Working with OSC's Oakley cluster, a powerful new system with a total peak performance of just over 154 teraFLOPS, Symer and his colleagues were able to observe what happens to the virus upon causing a cancer. Frequently, HPV can disrupt the human DNA sequence locally with repeating loops where the virus is inserted into host-cell DNA. In turn, this may result in the disruption of neighboring genes, which may also contribute to cancer formation.
"Our study reveals new and interesting information about what happens to HPV in the 'end game' in cancers," explains Symer. "Overall, our results shed new light on the potentially critical, catastrophic steps in the progression from initial viral infection to development of an HPV-associated cancer."

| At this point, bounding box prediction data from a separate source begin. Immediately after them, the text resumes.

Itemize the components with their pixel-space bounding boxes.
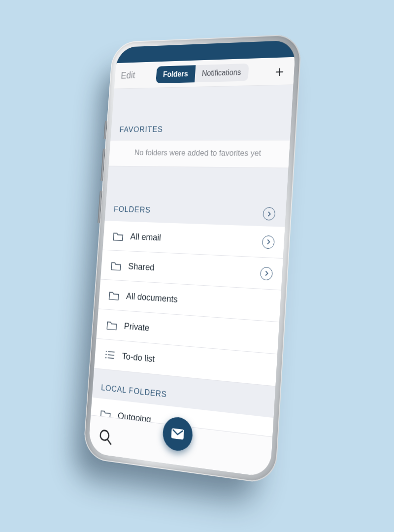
search-button[interactable] bbox=[98, 428, 113, 446]
folder-icon bbox=[112, 231, 124, 241]
compose-button[interactable] bbox=[162, 416, 194, 453]
search-icon bbox=[98, 428, 113, 446]
chevron-right-icon[interactable] bbox=[262, 235, 275, 249]
favorites-empty-state: No folders were added to favorites yet bbox=[109, 140, 290, 168]
plus-icon: ＋ bbox=[272, 64, 287, 79]
top-bar: Edit Folders Notifications ＋ bbox=[114, 57, 295, 89]
svg-line-7 bbox=[107, 439, 111, 445]
section-title: FAVORITES bbox=[119, 125, 163, 134]
phone-mockup: Edit Folders Notifications ＋ FAVORITES N… bbox=[83, 34, 302, 485]
folder-row-label: To-do list bbox=[122, 350, 267, 375]
svg-line-1 bbox=[108, 351, 115, 352]
svg-rect-8 bbox=[172, 429, 184, 439]
svg-line-5 bbox=[108, 358, 114, 358]
phone-screen: Edit Folders Notifications ＋ FAVORITES N… bbox=[88, 40, 296, 477]
mail-icon bbox=[170, 426, 185, 442]
folder-icon bbox=[110, 260, 122, 271]
chevron-right-icon[interactable] bbox=[263, 207, 276, 220]
svg-point-2 bbox=[106, 354, 106, 355]
folder-row-label: Shared bbox=[128, 261, 261, 278]
section-gap bbox=[107, 166, 289, 197]
folder-icon bbox=[106, 319, 118, 331]
section-title: FOLDERS bbox=[113, 204, 151, 215]
list-icon bbox=[104, 349, 116, 361]
add-button[interactable]: ＋ bbox=[271, 63, 288, 80]
folder-icon bbox=[108, 289, 120, 300]
section-title: LOCAL FOLDERS bbox=[101, 383, 167, 399]
folder-row-label: All documents bbox=[126, 291, 271, 311]
tab-notifications[interactable]: Notifications bbox=[195, 63, 249, 82]
edit-button[interactable]: Edit bbox=[121, 70, 135, 81]
chevron-right-icon[interactable] bbox=[260, 266, 273, 280]
svg-point-4 bbox=[106, 357, 106, 358]
svg-line-3 bbox=[108, 355, 114, 355]
svg-point-0 bbox=[106, 351, 106, 351]
folder-row-label: All email bbox=[130, 231, 263, 247]
section-header-favorites: FAVORITES bbox=[110, 113, 292, 140]
folder-row-label: Private bbox=[124, 320, 269, 343]
tab-folders[interactable]: Folders bbox=[156, 65, 196, 83]
section-gap bbox=[112, 85, 294, 115]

Huge strides have been made recently in preventing HPV-associated cancers. Vaccines for preteens have proven very effective. However, a substantial number of preteens are not being vaccinated. Also, the vaccines do not fully protect those who have already been exposed to the virus, which is still a very large portion of the world's population.
Further research is needed to determine what the virus does after infection and its role in causing cancers. The more we know about what HPV is doing in human cancers, the more chance we have of being able to help those who develop cancers caused by the virus.